JOLIET – In the wake of the shooting of Michael Brown and mass protests over police brutality in Ferguson, Missouri, members of the Joliet Black Police Officers Association saw an opportunity to ensure such a thing didn’t happen in Joliet.
The organization in Joliet is part of a national, and even international, network of black police associations that aim to promote justice, fairness and effectiveness in law enforcement.
Locally, the group has a long history of emphasizing positive interactions with the community and helping to build empathy between law enforcement and the people they serve.
The group also reflects the diversity of Joliet in that it has white and Latino officers in the organization.
“We want to be able to work to enhance our relationships with the community,” said Dave Jackson, president of the BPOA.
The BPOA tries to accomplish this through a number of events throughout the year that its members attend to interact with all types of people.
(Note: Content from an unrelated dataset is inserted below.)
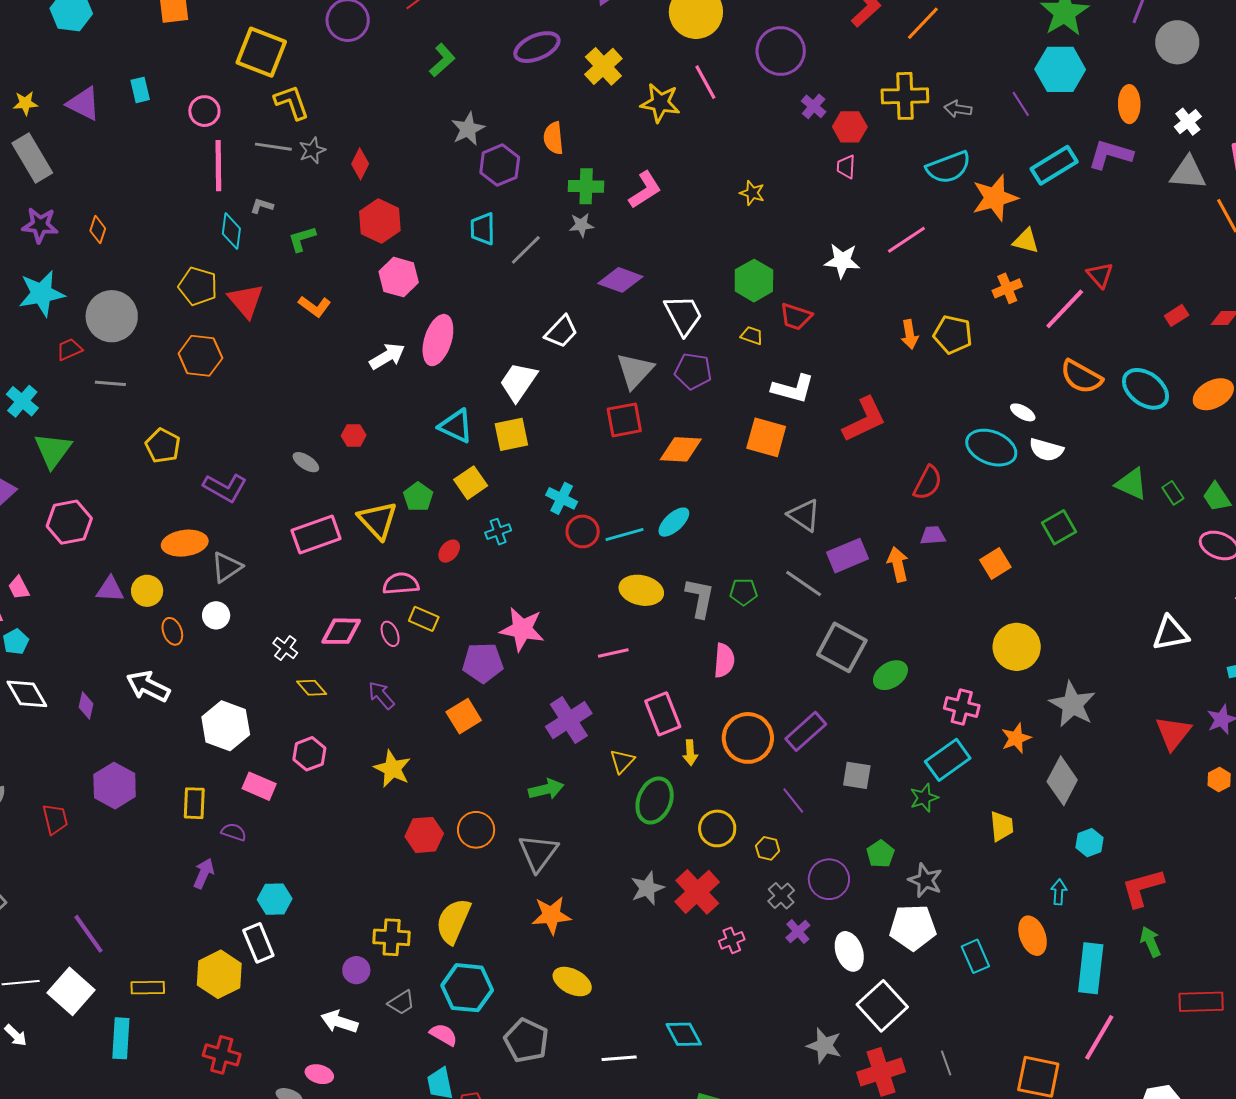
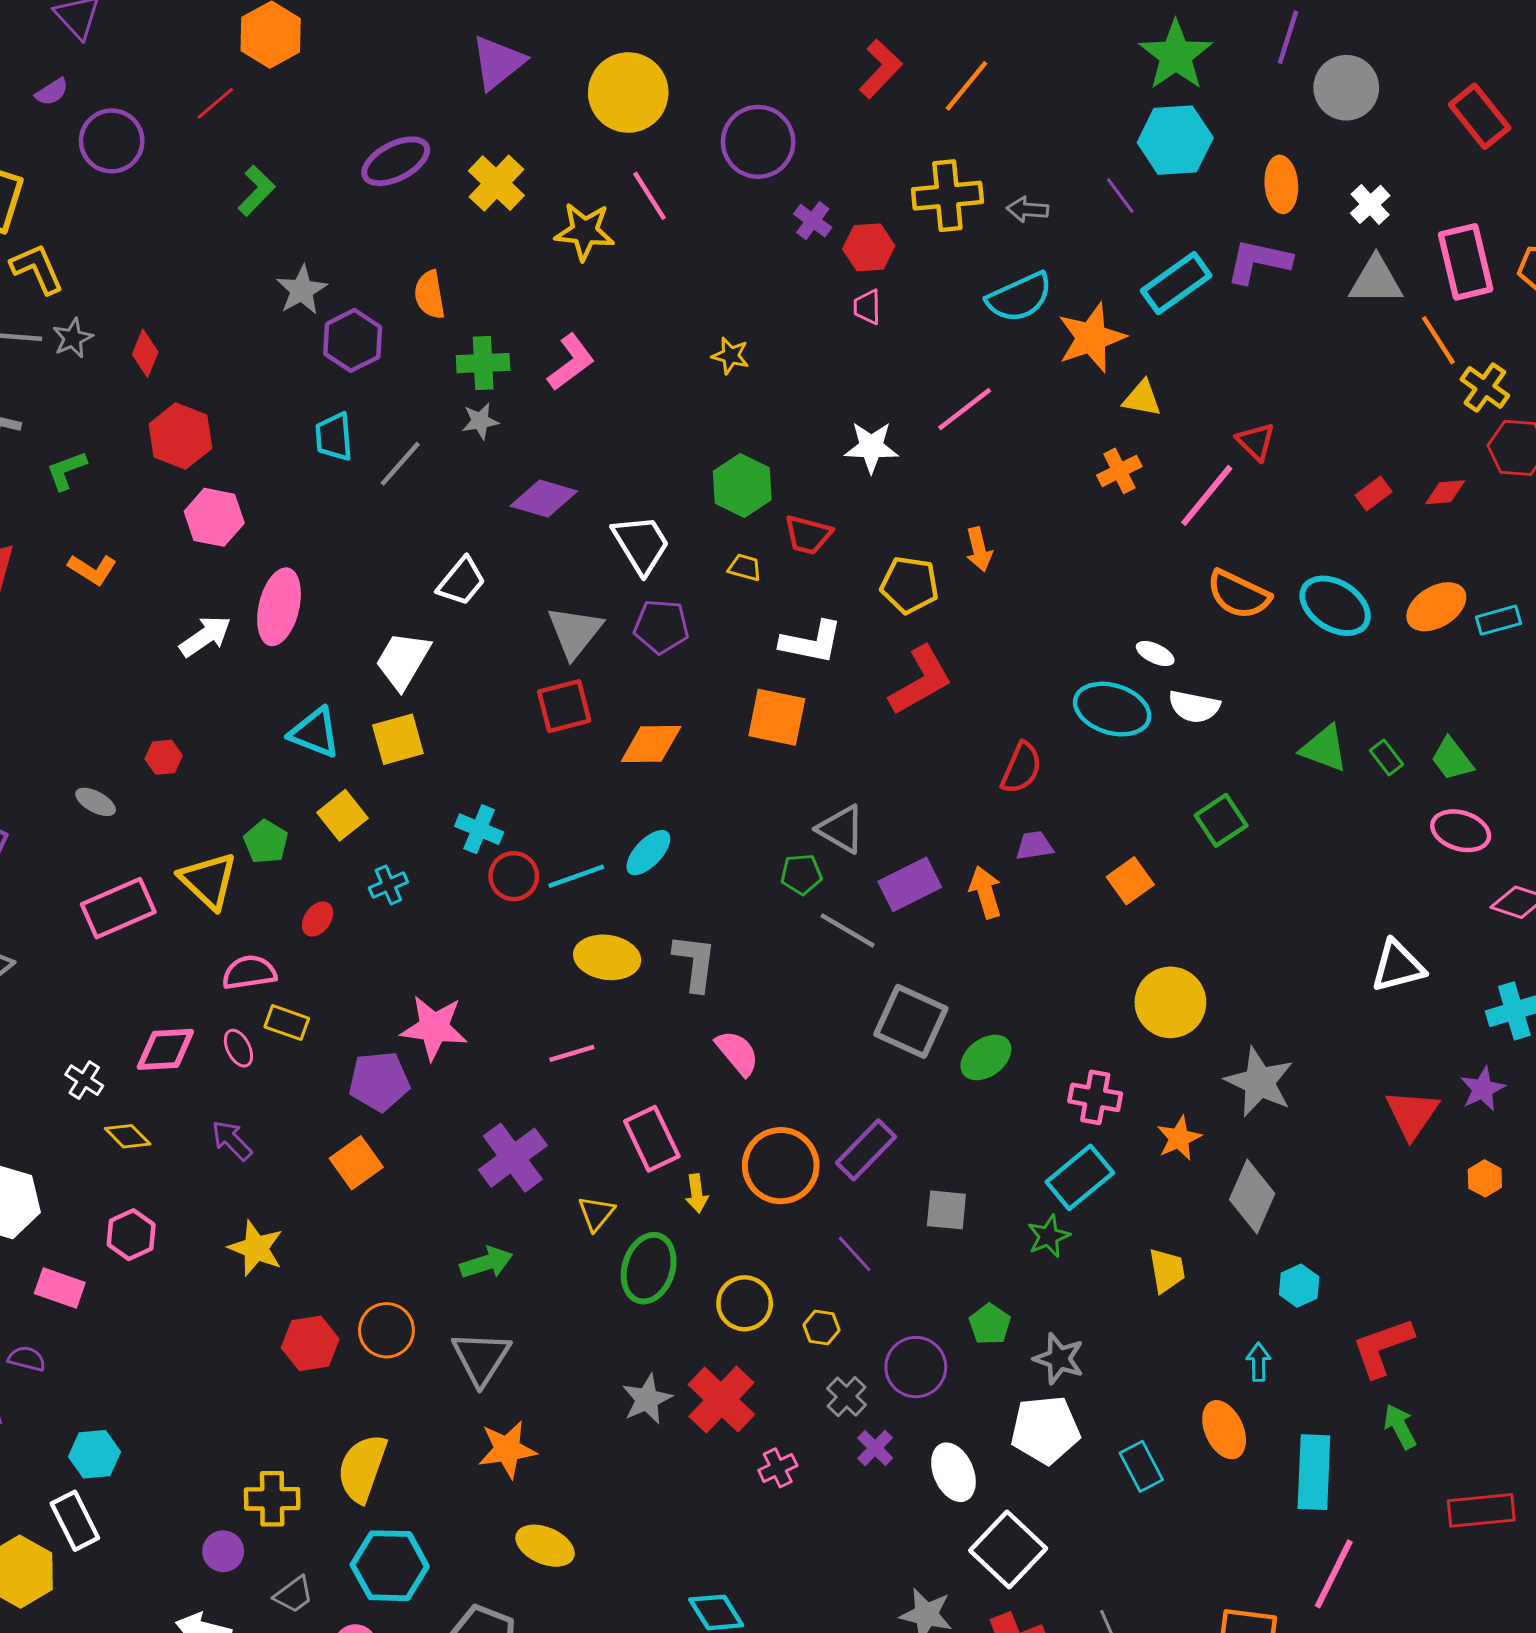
yellow pentagon: (953, 334) -> (910, 585), moved
green pentagon: (744, 592) -> (801, 874), moved
pink semicircle: (724, 660) -> (737, 1053), turned -40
They also make an effort to try to educate young people about their jobs through a “know your rights” class at Joliet high schools.
Still, the BPOA is a separate organization from the Joliet Police Department. Although it is made up of members of the department and civilians, those quoted in this article do not speak for the Joliet Police Department.
Members of the BPOA argue that at school, kids are taught everything from math and science to how to drive a car, but they don’t tend to learn a lot about the law.
That’s where members of the BPOA say they want to help.
“No one tells you, outside of what you see on television, how you interact with the police,” Jackson said.
He added that the “know your rights” class came about, at least in part, because of the events in Ferguson. The class aims to make interactions with kids easier by explaining to them what exactly officers can do and why they do it, from a legal perspective.
“It’s very legal,” said Darrell Gavin, a member of the BPOA. “We tell them the laws, the legalities of a traffic stop, what an officer can and cannot do.”
They also emphasize the fact that it is possible to be heard in the event that they feel mistreated by an officer, but they add that the initial interaction might not be the place to air grievances.
The educational component of the BPOA’s work is there to help defuse a situation and keep it from escalating. But later, if someone feels they need to complain, there is a process in place to do that.
“Everyone reports to someone,” said Carlos Matlock, vice president of the BPOA. “I have a supervisor. Call for that supervisor.”
Bridging the divide
For members of the BPOA, it’s not just that their interactions with the community teach civilians how the police work. It also can be beneficial for the officers to learn more about how they are perceived in the community.
A lot of this is addressed in something called implicit bias training, which is used to address certain attitudes or stereotypes that affect people’s understanding of actions or decisions in an unconscious manner.
As an example, Brad Price used to be a police officer and president of the BPOA, and he now is a civilian. As he reflected on his experience trying to address his own biases, he remembered one incident in particular.
He was assigned to patrol one predominately black community where there tended to be a lot of drug activity. Price said that one day he noticed a car driven by a white man in the neighborhood.
“Automatically, I’m thinking, ‘OK, this guy is here to buy drugs,’ ” Price said.
He said he had a “heightened suspicion,” so he followed the man, waiting for an opportunity to pull him over for a traffic violation. He eventually did, and he found drug paraphernalia.
But he said he lost that case.
“I thought I had good probable cause for the stop,” Price said. “As I think about it, had it been my son, I would have said that was a bad search.”
It’s realizations like this that come from implicit bias training or interactions with community members that the BPOA hopes will help it do its job well. Members hope the community also will keep in mind that they are humans, too, and they make mistakes, but they are fully aware of the great responsibility they have as officers to get it right.
“It’s a fear on our end, just as it is a fear on the community’s end,” Gavin said. “Because we know, through experience and through what’s going on in the media, one bad incident here can ruin all the good that we’ve created in the communities.”